5-speed manual transaxle

1990 Getrag 282 internals

The Getrag 282 transmission was a 5-speed manual transaxle designed by Getrag for Chevrolet. It is sometimes referred to as the Muncie 282 or the Muncie Getrag 282, as the transmission was manufactured by the Muncie, Indiana manual transmission plant. It has been used in various front-wheel drive transverse engine applications including the Chevrolet Cavalier, Pontiac Sunbird, Pontiac Grand Am, Chevrolet Beretta and the Oldsmobile Achieva. It was also used in the mid-engined rear-wheel drive Pontiac Fiero. In its later years, the Getrag 282 was manufactured by New Venture Gear and renamed the NVG T550.

==Gear ratios==
The topic of available gear ratios has been widely debated due to the numerous applications of this transaxle. The 1987 GM Getrag Service Manual confirms that there are at least two versions of the Getrag 282. According to the manual, the two versions were sold under 5 different part numbers based on body and engine usage. The first version, Regular Production Option (RPO) code MG2 was used for all GM V6 applications (FWD and the RWD Fiero) and the second version, RPO code MG1, was used for the 2.0 L turbocharged engine used by Pontiac and Buick. Gear ratios are given below, as taken from the GM Product Service Training Manual.

MG2 and MG1 ratios:
- 1st gear: 3.50:1
- 2nd gear: 2.05:1 (MG2), 2.19:1 (MG1)
- 3rd gear: 1.38:1
- 4th gear: 0.94:1
- 5th gear: 0.72:1
- Reverse: 3.41:1
- Final drive ratio: 3.61:1

A later version was designed for the Quad 4 High-Output engine, using a 3.50/2.05 1st/2nd, 1.38 3rd, 1.03:1 4th, .80:1 5th, and 3.94:1 final drive.

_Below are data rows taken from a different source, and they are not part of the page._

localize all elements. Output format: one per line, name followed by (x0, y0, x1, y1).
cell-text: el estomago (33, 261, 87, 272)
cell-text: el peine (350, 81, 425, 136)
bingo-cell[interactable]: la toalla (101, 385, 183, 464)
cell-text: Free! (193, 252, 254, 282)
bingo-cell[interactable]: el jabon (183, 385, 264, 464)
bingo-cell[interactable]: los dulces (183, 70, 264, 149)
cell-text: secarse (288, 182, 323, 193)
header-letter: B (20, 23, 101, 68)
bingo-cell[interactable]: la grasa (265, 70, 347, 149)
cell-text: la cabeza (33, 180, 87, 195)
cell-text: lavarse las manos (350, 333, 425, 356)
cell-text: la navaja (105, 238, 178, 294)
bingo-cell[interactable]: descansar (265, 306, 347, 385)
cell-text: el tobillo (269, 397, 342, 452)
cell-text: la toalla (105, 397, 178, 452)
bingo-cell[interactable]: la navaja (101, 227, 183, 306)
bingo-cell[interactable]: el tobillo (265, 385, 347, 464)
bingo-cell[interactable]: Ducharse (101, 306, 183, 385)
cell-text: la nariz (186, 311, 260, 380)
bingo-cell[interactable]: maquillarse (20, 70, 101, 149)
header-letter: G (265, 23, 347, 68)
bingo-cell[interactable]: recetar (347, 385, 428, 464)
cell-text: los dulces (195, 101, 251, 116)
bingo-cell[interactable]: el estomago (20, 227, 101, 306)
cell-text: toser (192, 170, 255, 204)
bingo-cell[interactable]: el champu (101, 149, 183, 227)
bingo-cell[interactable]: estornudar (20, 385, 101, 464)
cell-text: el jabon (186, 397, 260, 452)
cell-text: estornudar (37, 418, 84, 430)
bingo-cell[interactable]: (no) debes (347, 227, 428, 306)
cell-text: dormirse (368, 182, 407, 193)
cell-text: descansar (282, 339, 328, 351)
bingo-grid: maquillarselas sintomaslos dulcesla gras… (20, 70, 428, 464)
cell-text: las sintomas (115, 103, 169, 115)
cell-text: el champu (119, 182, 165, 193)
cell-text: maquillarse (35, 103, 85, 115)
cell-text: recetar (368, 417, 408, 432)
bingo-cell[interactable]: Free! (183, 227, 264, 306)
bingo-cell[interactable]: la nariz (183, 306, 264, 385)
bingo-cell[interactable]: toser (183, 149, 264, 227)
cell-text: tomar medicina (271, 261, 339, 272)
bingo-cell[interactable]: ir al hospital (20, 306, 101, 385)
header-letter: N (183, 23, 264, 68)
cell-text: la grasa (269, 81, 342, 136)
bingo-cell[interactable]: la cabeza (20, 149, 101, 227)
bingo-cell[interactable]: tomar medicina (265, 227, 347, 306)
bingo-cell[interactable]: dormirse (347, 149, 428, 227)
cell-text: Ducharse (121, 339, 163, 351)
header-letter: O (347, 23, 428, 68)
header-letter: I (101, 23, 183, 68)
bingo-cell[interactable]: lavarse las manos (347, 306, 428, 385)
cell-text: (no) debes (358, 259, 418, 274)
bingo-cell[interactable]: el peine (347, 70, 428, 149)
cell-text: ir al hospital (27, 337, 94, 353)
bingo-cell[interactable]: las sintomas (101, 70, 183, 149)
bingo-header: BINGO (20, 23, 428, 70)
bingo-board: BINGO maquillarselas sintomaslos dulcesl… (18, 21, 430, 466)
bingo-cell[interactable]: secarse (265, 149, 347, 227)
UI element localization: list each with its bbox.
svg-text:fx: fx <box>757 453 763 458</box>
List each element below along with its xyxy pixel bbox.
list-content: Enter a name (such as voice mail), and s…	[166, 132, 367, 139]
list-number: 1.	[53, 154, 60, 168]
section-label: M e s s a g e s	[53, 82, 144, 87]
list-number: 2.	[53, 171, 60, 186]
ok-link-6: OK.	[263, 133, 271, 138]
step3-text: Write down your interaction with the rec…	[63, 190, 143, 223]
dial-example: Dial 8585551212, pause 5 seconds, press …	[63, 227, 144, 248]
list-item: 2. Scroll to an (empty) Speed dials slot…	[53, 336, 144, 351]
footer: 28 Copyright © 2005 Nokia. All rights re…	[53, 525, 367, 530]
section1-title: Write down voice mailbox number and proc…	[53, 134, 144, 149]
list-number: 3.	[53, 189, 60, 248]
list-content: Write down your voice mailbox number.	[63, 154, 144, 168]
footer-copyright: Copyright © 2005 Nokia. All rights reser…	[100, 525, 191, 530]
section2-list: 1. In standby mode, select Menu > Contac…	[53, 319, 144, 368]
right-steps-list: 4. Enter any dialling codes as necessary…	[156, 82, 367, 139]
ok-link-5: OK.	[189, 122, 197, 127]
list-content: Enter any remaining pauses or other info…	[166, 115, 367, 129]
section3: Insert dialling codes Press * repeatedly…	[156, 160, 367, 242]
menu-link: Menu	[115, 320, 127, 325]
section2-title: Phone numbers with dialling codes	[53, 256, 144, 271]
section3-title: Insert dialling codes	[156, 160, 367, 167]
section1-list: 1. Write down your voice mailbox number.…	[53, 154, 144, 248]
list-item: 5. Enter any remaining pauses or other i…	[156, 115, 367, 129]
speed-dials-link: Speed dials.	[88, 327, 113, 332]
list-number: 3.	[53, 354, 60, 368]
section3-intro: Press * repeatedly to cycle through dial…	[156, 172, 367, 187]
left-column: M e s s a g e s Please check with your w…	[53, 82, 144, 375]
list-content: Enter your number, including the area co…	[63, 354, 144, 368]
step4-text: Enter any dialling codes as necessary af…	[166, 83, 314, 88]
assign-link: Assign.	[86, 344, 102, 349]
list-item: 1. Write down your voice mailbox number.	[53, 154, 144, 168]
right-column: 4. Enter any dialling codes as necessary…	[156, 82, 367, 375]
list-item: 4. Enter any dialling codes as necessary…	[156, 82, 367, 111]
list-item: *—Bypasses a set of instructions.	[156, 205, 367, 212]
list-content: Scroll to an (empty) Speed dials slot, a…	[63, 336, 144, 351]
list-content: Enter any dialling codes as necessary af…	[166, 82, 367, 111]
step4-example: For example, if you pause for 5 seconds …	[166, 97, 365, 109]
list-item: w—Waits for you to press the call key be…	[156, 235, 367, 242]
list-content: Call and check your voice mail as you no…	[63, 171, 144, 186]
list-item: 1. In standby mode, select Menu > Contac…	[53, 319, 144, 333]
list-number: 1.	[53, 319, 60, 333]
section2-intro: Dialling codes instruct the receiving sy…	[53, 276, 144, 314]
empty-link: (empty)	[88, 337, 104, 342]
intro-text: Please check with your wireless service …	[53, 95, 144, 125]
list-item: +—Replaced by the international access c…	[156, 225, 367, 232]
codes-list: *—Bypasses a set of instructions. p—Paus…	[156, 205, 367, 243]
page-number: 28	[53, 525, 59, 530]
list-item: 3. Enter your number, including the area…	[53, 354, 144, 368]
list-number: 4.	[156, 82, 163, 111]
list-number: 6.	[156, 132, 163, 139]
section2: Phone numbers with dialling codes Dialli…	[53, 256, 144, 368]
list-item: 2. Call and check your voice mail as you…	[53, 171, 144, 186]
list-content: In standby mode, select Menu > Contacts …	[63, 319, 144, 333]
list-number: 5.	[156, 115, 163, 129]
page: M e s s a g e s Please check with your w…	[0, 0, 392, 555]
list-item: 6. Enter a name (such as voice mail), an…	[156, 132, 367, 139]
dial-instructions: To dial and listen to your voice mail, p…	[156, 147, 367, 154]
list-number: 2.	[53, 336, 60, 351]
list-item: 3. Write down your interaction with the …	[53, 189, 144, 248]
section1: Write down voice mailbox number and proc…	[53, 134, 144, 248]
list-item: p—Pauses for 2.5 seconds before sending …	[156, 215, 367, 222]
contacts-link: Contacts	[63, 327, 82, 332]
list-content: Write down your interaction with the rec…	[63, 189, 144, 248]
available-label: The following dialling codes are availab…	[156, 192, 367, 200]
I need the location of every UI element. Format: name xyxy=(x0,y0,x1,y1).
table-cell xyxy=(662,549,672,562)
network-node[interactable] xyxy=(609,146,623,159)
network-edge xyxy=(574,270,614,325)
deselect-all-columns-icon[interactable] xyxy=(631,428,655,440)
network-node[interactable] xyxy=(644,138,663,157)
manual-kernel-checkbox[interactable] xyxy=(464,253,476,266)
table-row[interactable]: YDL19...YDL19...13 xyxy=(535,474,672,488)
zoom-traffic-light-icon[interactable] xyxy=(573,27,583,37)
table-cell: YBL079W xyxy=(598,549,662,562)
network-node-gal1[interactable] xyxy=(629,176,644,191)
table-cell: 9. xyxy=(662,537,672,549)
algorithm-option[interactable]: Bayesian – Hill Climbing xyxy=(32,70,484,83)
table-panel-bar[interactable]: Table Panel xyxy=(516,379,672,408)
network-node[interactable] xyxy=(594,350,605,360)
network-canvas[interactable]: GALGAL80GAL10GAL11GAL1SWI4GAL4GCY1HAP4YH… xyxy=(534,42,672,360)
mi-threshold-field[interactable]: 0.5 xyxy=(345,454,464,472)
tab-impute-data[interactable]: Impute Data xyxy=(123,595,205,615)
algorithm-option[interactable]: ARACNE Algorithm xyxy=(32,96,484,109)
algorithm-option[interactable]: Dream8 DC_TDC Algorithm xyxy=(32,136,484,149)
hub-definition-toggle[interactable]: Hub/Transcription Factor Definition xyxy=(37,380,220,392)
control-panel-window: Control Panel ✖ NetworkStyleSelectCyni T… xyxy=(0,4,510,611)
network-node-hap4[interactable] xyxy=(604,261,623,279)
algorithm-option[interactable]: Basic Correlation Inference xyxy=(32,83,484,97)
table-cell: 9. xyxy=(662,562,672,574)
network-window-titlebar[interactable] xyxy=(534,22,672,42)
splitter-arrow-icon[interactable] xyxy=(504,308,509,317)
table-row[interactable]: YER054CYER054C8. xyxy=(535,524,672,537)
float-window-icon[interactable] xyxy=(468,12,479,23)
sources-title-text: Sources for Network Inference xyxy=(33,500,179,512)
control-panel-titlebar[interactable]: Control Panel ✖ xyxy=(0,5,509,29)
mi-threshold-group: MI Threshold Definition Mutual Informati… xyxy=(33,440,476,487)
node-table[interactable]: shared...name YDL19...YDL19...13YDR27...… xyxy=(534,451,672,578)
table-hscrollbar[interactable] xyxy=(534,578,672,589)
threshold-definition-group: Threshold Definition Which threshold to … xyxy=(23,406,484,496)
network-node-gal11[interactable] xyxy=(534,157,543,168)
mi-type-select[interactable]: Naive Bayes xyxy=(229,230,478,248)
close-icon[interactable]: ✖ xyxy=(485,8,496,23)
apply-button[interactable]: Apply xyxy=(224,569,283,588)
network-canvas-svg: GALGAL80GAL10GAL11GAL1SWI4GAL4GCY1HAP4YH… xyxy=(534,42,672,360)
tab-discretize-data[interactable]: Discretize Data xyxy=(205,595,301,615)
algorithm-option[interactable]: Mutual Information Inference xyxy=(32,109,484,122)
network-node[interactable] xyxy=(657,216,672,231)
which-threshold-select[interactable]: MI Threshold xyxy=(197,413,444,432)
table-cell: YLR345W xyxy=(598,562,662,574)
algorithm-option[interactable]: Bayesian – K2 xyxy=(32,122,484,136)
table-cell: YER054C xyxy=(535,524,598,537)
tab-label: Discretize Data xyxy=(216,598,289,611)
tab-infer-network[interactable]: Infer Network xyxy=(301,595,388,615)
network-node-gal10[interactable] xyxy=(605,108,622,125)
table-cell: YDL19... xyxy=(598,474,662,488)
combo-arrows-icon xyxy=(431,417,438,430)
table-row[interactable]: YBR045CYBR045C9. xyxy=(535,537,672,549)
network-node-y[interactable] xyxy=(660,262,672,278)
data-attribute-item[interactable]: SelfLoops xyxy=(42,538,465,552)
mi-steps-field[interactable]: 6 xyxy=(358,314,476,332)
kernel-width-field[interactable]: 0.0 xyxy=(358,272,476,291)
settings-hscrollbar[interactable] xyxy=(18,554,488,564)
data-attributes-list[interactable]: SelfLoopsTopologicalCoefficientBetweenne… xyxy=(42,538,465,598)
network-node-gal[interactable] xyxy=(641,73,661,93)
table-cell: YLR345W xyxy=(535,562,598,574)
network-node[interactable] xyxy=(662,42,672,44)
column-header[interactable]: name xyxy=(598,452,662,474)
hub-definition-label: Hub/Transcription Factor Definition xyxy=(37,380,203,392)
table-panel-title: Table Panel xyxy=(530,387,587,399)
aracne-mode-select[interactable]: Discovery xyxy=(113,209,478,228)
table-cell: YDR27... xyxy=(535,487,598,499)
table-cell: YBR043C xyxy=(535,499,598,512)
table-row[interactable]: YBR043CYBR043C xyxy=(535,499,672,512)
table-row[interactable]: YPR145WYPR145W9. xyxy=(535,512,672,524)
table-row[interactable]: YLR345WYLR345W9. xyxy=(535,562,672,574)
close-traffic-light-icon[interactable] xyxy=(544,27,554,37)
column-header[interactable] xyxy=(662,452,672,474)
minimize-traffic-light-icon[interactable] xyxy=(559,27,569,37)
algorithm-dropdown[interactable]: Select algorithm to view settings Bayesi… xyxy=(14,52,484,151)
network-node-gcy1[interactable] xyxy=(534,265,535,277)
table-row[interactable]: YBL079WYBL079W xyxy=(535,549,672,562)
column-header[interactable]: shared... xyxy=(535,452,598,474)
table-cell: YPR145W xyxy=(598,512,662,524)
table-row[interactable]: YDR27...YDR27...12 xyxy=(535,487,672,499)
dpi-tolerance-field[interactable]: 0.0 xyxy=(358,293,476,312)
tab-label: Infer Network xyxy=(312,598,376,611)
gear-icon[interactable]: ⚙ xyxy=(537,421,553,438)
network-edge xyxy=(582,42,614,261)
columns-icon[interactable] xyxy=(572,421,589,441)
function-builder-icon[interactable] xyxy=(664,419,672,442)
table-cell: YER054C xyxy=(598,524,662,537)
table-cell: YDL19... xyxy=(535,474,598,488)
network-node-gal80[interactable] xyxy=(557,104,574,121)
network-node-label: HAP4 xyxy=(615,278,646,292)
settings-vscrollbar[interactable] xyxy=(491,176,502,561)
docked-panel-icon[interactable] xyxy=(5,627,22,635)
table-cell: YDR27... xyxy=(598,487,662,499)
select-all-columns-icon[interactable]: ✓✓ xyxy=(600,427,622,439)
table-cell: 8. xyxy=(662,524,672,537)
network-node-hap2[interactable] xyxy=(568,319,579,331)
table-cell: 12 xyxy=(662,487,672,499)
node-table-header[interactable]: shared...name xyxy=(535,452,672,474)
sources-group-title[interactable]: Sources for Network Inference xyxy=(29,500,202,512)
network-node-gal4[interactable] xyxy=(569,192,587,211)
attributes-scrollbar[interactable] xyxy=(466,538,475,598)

The Getrag 282 used in Quad 4-equipped 1990 and 1991 Pontiac Grand Prix and Oldsmobile Cutlass Supremes is rumored to use a 3.77/2.19 1st/2nd gear while retaining the 3.61:1 final drive ratio. An export-only version is confirmed to have been built for use in Oldsmobile Silhouette vans sold in the European market as the Pontiac Trans Sport. It was mated to the Quad 4 engine and uses a 3.77/2.19/1.38/1.03/.80/3.94 gearset.

Mixing of gearsets can be achieved due to the similarity between the various transmissions, but some gears must be interchanged in sets. First and second gear are integral to the input shaft and cannot be interchanged independently. All transmissions have a third gear ratio of 1.38:1. However, third and fourth gear are clustered on the counter shaft which was available with two different fourth gear ratios: 1.03:1 or .94:1. Fifth gear is independently interchangeable and available with a .80:1 and .72:1 ratio.